Given the entries below, would you transcribe exactly the lines starting at the one with "which is either a part of it, and comes thro" and ending at the one with "Keystone Electronics is a contract", both kept, pictures omitted, nothing extra?

DATA FOR REVIEW —
Segment Open
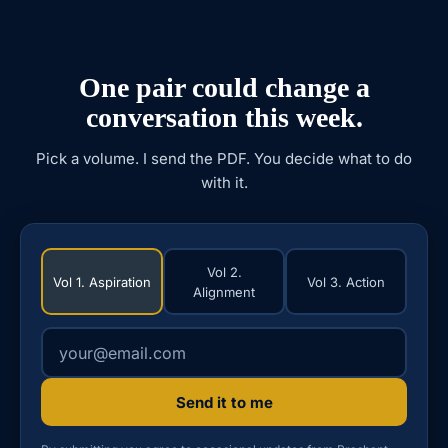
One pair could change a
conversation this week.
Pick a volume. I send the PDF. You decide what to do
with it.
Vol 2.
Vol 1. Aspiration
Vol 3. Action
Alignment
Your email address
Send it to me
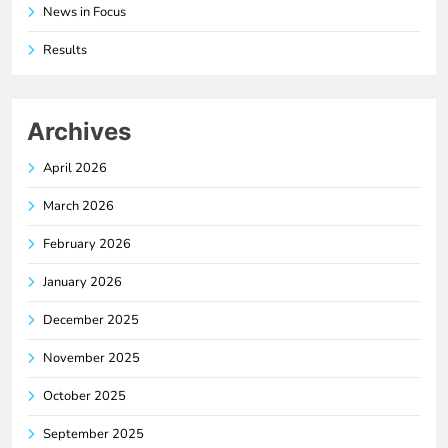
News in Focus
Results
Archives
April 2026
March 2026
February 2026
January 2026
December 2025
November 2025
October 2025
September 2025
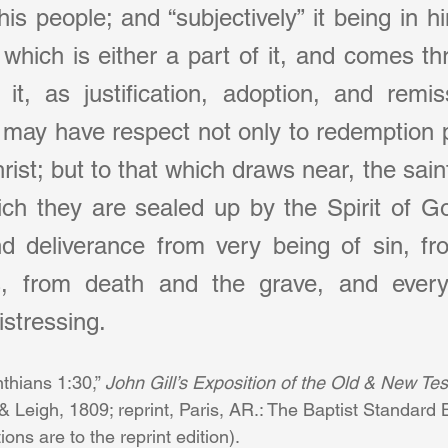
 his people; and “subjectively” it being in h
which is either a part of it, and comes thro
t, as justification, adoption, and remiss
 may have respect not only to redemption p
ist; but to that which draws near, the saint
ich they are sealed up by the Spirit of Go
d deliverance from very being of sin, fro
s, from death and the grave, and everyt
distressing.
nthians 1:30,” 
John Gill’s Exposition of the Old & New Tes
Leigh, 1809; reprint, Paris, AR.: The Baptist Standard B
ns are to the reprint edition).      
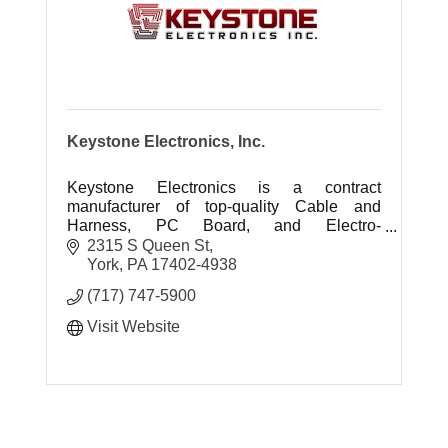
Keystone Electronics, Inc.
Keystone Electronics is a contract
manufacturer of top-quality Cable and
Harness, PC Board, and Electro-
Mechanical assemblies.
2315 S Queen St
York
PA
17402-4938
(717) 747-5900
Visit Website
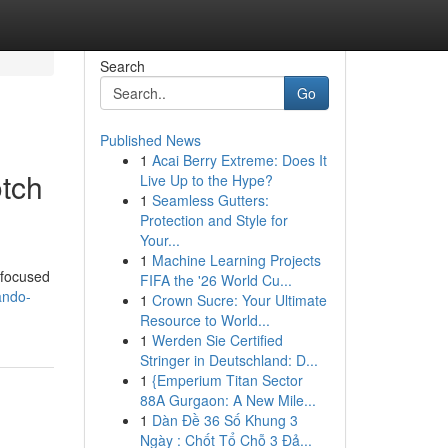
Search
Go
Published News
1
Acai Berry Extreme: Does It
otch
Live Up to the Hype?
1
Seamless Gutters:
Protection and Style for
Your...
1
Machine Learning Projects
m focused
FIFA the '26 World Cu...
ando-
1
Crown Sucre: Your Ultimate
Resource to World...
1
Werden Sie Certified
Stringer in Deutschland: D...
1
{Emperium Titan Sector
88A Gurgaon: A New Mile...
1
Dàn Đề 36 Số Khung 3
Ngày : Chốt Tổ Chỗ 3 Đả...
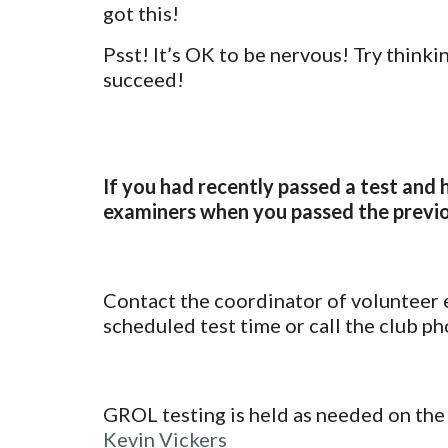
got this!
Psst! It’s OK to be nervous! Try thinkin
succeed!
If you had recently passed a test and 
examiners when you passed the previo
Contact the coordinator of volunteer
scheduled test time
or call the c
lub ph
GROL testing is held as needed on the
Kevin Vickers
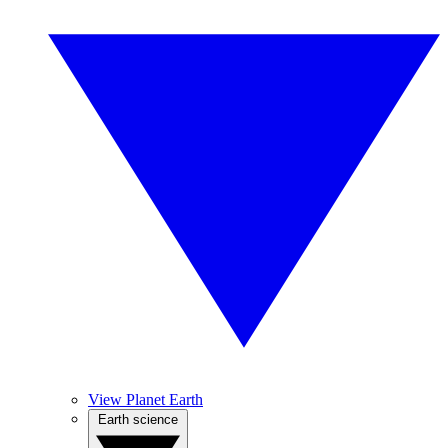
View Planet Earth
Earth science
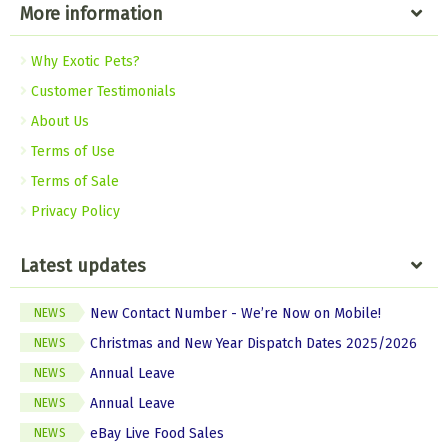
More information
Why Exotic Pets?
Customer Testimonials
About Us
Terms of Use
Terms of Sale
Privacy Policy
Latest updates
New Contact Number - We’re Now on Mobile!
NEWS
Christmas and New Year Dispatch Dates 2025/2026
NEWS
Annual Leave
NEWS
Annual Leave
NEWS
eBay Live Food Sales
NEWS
Segment Closed
Segment Open
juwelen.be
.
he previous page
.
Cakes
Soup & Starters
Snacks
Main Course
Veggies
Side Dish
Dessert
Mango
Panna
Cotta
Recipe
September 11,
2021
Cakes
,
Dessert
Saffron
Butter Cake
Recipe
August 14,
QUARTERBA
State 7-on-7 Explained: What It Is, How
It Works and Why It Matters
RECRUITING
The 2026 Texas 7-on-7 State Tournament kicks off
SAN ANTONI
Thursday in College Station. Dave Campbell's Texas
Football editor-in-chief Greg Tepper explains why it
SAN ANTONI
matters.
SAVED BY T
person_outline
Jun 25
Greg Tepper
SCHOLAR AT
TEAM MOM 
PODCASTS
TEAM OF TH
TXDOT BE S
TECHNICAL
Segment Closed
Segment Open
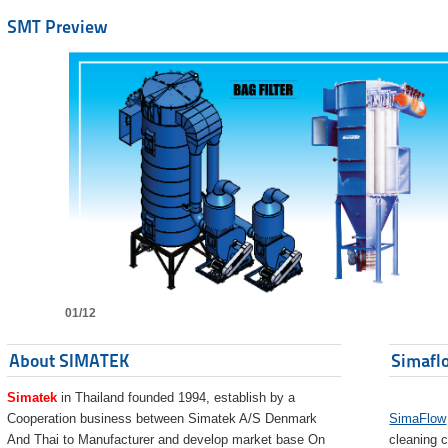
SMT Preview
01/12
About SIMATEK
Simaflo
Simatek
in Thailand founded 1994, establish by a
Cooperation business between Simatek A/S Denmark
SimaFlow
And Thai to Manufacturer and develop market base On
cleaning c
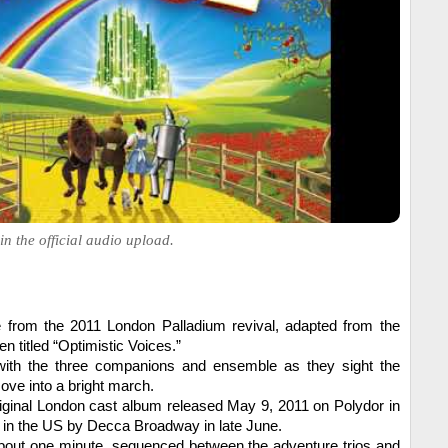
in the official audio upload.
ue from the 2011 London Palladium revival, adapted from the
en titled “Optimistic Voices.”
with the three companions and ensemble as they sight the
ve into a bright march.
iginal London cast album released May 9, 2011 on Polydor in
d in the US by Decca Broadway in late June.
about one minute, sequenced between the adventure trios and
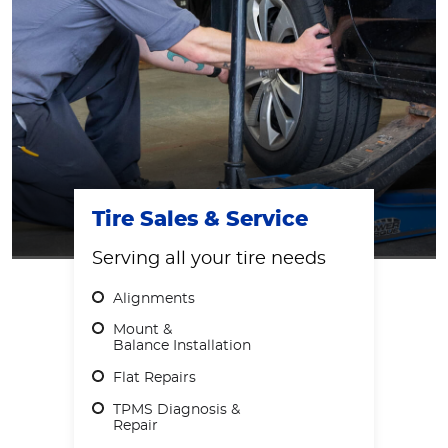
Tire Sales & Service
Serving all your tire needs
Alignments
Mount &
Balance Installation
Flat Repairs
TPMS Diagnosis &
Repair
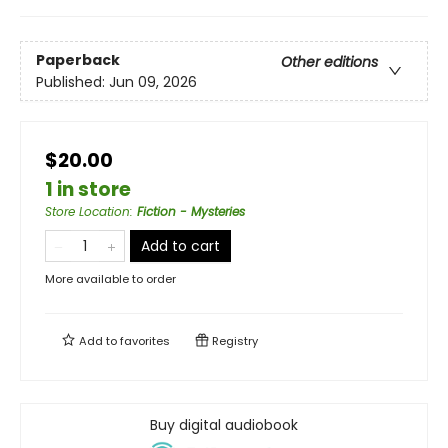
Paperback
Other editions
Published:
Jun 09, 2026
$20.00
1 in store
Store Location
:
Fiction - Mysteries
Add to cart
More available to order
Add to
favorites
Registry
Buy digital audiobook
Segment Closed
REPLY —
which is either a part of it, and comes thro
t, as justification, adoption, and remiss
 may have respect not only to redemption p
ist; but to that which draws near, the saint
ich they are sealed up by the Spirit of Go
d deliverance from very being of sin, fro
s, from death and the grave, and everyt
distressing.
nthians 1:30,” 
John Gill’s Exposition of the Old & New Tes
Leigh, 1809; reprint, Paris, AR.: The Baptist Standard B
ns are to the reprint edition).      
Keystone Electronics, Inc.
Keystone Electronics is a contract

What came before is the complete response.